Record extracts ▸
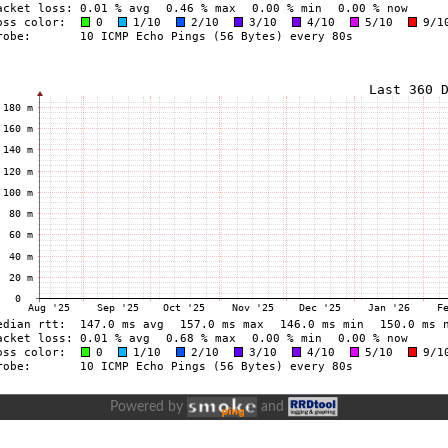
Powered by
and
...
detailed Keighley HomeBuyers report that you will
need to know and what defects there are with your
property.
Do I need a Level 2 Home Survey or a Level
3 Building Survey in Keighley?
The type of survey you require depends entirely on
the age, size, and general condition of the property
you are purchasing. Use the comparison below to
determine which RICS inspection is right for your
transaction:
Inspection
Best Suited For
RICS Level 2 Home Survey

Work order ▸ Filter the listing above, keeping only the lines with "your".

Result of the task ▸
need to know and what defects there are with your
determine which RICS inspection is right for your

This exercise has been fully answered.